Jack Smith

Will the EU’s oil price cap hurt Russia?

(Credit: Getty images)

The EU’s import embargo of Russian oil – which comes into force today – plus a price cap on non-EU seaborne exports is intended to hit Russia without damaging the West. It sounds too good to be true, and it probably is.

First, there’s the price cap level itself. Originally, the EU had wanted to push for a more comprehensive ban on maritime shipping insurers providing any coverage to vessels carrying Russian oil. But this frightened the US, so what we’re left with is the cap. The final figure, which the EU agreed on at the end of last week, is $60 (£49) per barrel.

Russian crude oil sales have shifted away from Europe and towards Asia

But this is not much less than the $65-70 (£52-57) per barrel that Urals crude, the benchmark for Russian oil, is currently trading at (though working out how much Russian oil actually changes hands for is not that straightforward). Crucially, the cap is also higher than Russian oil production costs, at around $40 (£32) per barrel (again, this is an average, and costs can be much lower, or higher).
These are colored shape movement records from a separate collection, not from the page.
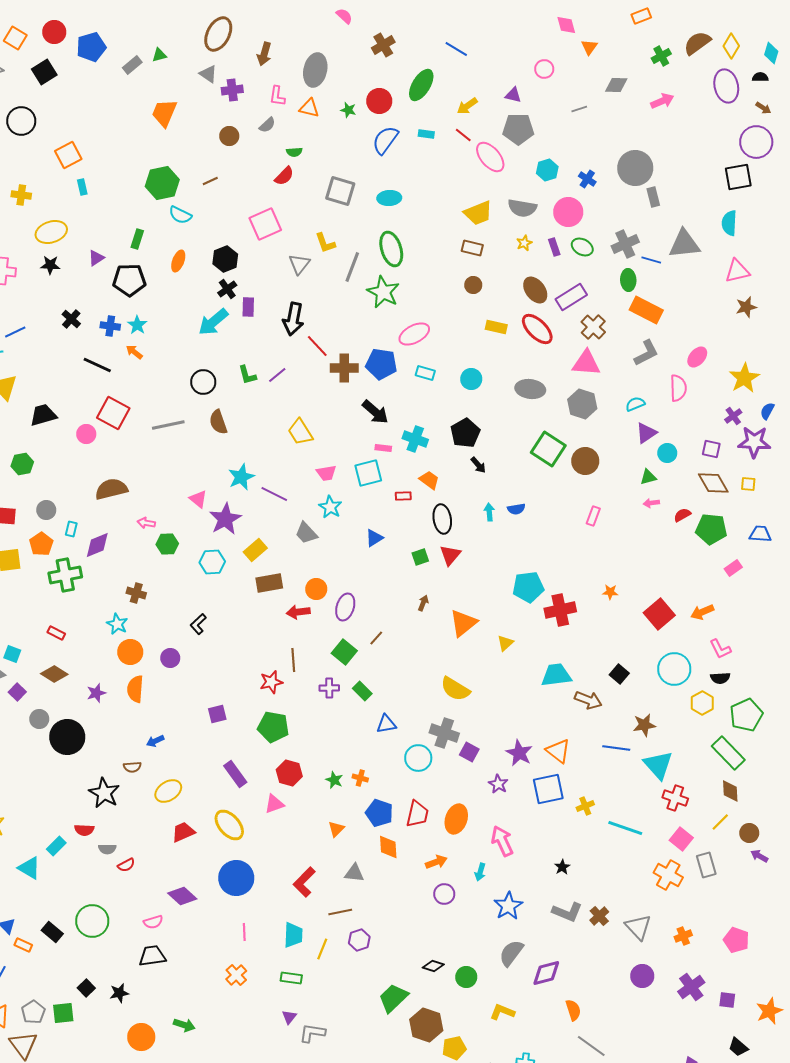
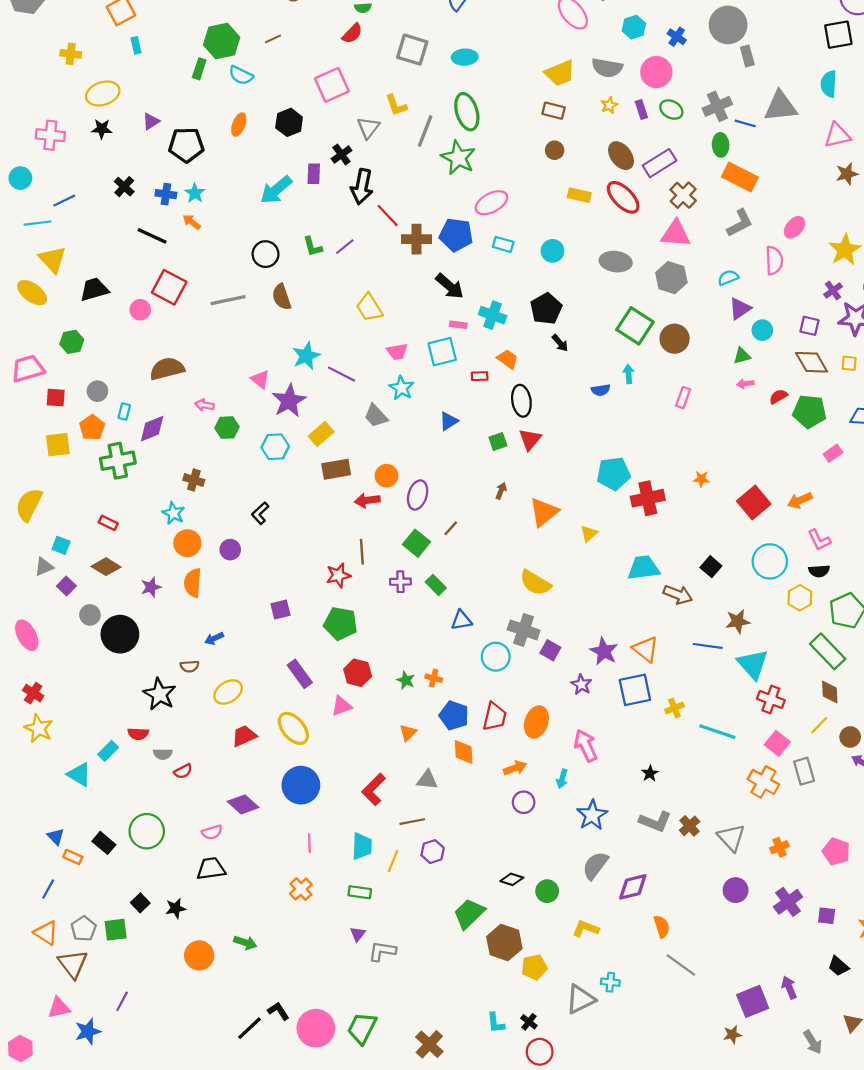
green rectangle: (137, 239) -> (199, 69), moved
black cross: (227, 289) -> (342, 155), moved
cyan arrow: (489, 512) -> (629, 374), moved

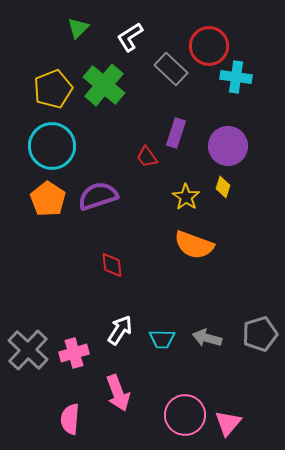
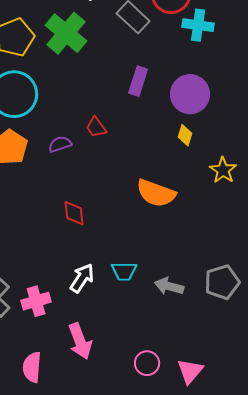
red trapezoid: (147, 157) -> (96, 127), moved
purple semicircle: (98, 196) -> (60, 144), size x0.6
yellow star: (186, 197) -> (223, 170), moved
cyan trapezoid: (162, 339) -> (124, 271), moved
pink circle: (185, 415) -> (147, 363), size x0.6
Then there’s sanctions-busting. Russia has added over 100 oil tankers to its own fleet, according to Rystad, an energy consultancy. The aim is clearly to provide Moscow with its own parallel shipping and insurance. This is what Iran and Venezuela have done when they have come under similar sanctions. Altogether, Russia, Iran and Venezuela have a combined fleet of about 500 tankers with a cargo capacity of more than 34,000 tons deadweight.

You can also use any number of tricks to try and hide the origin of crude oil, like ship-to-ship transfers, or blending sanctioned oil at an intermediate point. Seasoned oil-watchers will be familiar with so-called Malaysian blend crude oil, an attempt to effectively pass off sanctioned Iranian and Venezuelan oil as coming from the southeast Asian nation.

Finally, Russia could respond too, with counter-sanctions of their own. The Russian government has already said they will not sell to countries that implement the cap, and that they are formulating a response. Russian crude oil sales have shifted away from Europe and towards Asia. In November, 40 per cent of seaborne exports went to India, which before the war was a minor customer for Russian crude, according to Refinitiv data. Flows to Europe are now below 500,000 barrels per day. In November 2021, Germany alone imported almost 700,000 barrels per day of Russian crude oil.  

But this is not to say that the sanctions will have no impact at all. One area where we do expect to see an effect is refined products. Russia has historically been a major exporter of diesel and jet fuel, to name a couple of examples, to the EU. Russia exported 1.2m barrels per day of refined fuels to the EU in 2021, according to data from the International Energy Agency – making up nearly a quarter of the bloc’s total consumption of refined products that year.

Another problem we have seen popping up in the last year is periods of tightness in global diesel markets, prompted by rising demand and refinery bottlenecks. These problems could re-emerge. Today’s EU import embargo is on crude oil, but another one on refined products, including diesel, will follow in February. Russia may also decide to do something about diesel exports in the interim.

What kind of effect, if any, the sanctions have won’t be clear for some time. There will be an adjustment period for oil buyers and shippers, as they figure out how to respond to the measures, and assess what they will mean. How Opec+, which includes Russia, will respond is another question. At their latest meeting, they decided against further cuts to oil output, following the 2m barrel-per-day cut they agreed on in October, but have said they will remain poised to meet at short notice.